Das war gut, denn Charly fand sofort wieder eine Anstellung in einer Kieler Maschinenfabrik. Dort war er nicht nur ein sehr fachkundiger und verlässlicher Arbeiter, sondern bald auch ein guter Freund seiner neuen Kollegen. Wenn es Probleme mit der Betriebsleitung gab, kam man zu Charly. Bei Hell in Kiel wurde Charly Vertrauensmann und hielt auch Ausschau nach anderen, die ähnlich dachten wie er.

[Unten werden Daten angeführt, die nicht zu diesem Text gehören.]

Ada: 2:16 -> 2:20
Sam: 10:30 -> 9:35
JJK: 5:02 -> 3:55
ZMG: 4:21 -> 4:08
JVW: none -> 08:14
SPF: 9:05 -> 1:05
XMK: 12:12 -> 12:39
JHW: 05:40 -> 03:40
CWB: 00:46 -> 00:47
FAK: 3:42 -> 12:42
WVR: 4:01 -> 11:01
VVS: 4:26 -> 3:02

Linke Sozialdemokraten und Kommunisten wurden seine Freunde und Berater und bald merkte er, dass man nicht unorganisiert, als Einzelperson für die Kollegen und bessere Arbeitsbedingungen eintreten konnte. Nach einem Besuch in der sozialistischen Volksrepublik Albanien Anfang der 70er-Jahre schloss er sich der KPD/ML (später KPD) an, dessen Mitglied er mit Unterbrechungen bis in die 90er Jahre war. Später trat er in die Organisation für den Aufbau der Kommunistischen Arbeiterpartei Deutschlands (ARBEIT ZUKUNFT) ein, dessen Mitglied er bis zu seinem Tode war.

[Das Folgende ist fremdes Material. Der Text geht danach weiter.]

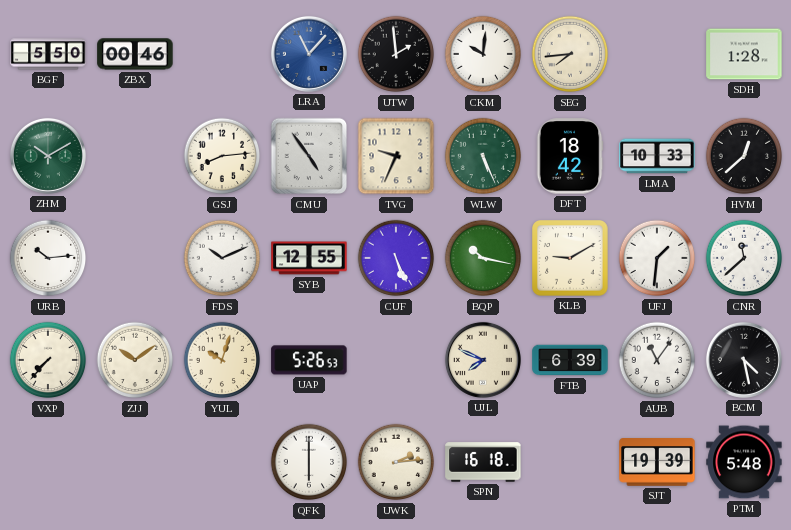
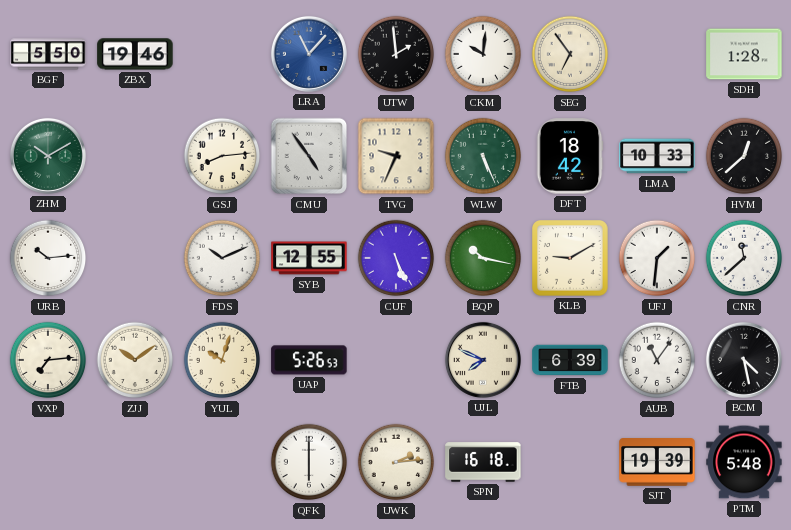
ZBX: 00:46 -> 19:46
SEG: 7:44 -> 6:54
VXP: 7:37 -> 7:14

Charly war Roter Betriebsrat bei Homedica, einem Werk für medizinische Implantate und vertrat dort mehrere Jahre lang unermüdlich die Interessen seiner Kollegen. Dass die Geschäftsleitung es letztlich doch schaffte, den Roten Betriebsrat Charly aus dem Betrieb zu klagen, war dem Verrat durch die Leitung der IG-Metall Kiel zu verdanken.
Das bewirkte ein Berufsverbot und Charly wurde mehrere Jahre lang arbeitslos und da die „staatlichen Almosen“ nicht ausreichten, war er gezwungen zusätzlich auch noch als Taxifahrer zu arbeiten. Er wurde erwischt und musste viele Jahre lang das überbezahlte Arbeitslosengeld zurück bezahlen.
Die letzten Jahre arbeitete Charly in der Kieler Feinmechanikmanufaktur Andresen & Klein, in der die berühmte Strathmann-Flöte gefertigt wurde.
Die 1990er Jahre prägten seinen unermüdlichen Einsatz für die Arbeitsgemeinschaft Jugendweihe in SH e. V., als Gruppen- und Seminarleiter. Charly war oft der „Liebling der Jugendlichen“, die sich wunderten, dass so ein „alter Knochen“ ihre Probleme und Ängste so gut verstand.
Charly ist in der Nacht vom Donnerstag auf Freitag, nach kurzem Leiden, im Hospiz Kieler Förde an Nierenkrebs verstorben. Seiner Lebenspartnerin und allen seinen Genossen und Freunden spreche ich meine aufrichtige Anteilnahme aus.
Er war bis zu seinem Tode ein unermüdlicher Kämpfer für den Sozialismus. Als revolutionärer Kommunist hat er stets den Revisionismus aller Schattierungen kritisiert. Seine Meinung, sein Rat und seine Erfahrungen wurden allseits geschätzt und dienten vielen auch als Ansporn nicht aufzugeben im Kampf für eine bessere und sozialistische Gesellschaftsordnung.